#### ACTIVITY
An exact copy of all the lines below is required, with every image left out.

START SUPPLIED DATA

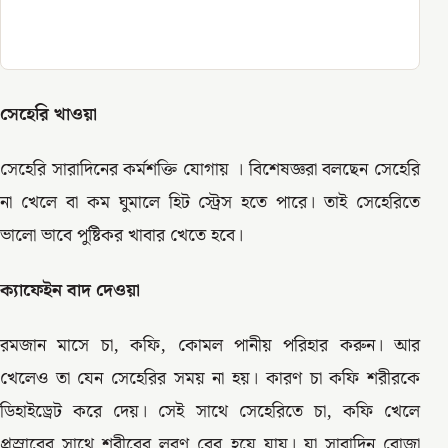
সেহেরি খাওয়া
সেহেরি সারাদিনের কর্মশক্তি যোগায় । বিশেষজ্ঞরা বলছেন সেহেরি
না খেলে বা কম ঘুমালে হিট স্ট্রেস হতে পারে। তাই সেহেরিতে
ভালো ভাবে পুষ্টিকর খাবার খেতে হবে।
ক্যাফেইন বাদ দেওয়া
রমজান মাসে চা, কফি, কোমল পানীয় পরিহার করুন। আর
খেলেও তা যেন সেহেরির সময় না হয়। কারণ চা কফি শরীরকে
ডিহাইড্রেট করে দেয়। সেই সাথে সেহেরিতে চা, কফি খেলে
প্রস্রাবের সাথে শরীরের লবণ বের হয়ে যায়। যা সারাদিন রোজা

END SUPPLIED DATA

#### EXPECTED OUTPUT
সেহেরি খাওয়া
সেহেরি সারাদিনের কর্মশক্তি যোগায় । বিশেষজ্ঞরা বলছেন সেহেরি
না খেলে বা কম ঘুমালে হিট স্ট্রেস হতে পারে। তাই সেহেরিতে
ভালো ভাবে পুষ্টিকর খাবার খেতে হবে।
ক্যাফেইন বাদ দেওয়া
রমজান মাসে চা, কফি, কোমল পানীয় পরিহার করুন। আর
খেলেও তা যেন সেহেরির সময় না হয়। কারণ চা কফি শরীরকে
ডিহাইড্রেট করে দেয়। সেই সাথে সেহেরিতে চা, কফি খেলে
প্রস্রাবের সাথে শরীরের লবণ বের হয়ে যায়। যা সারাদিন রোজা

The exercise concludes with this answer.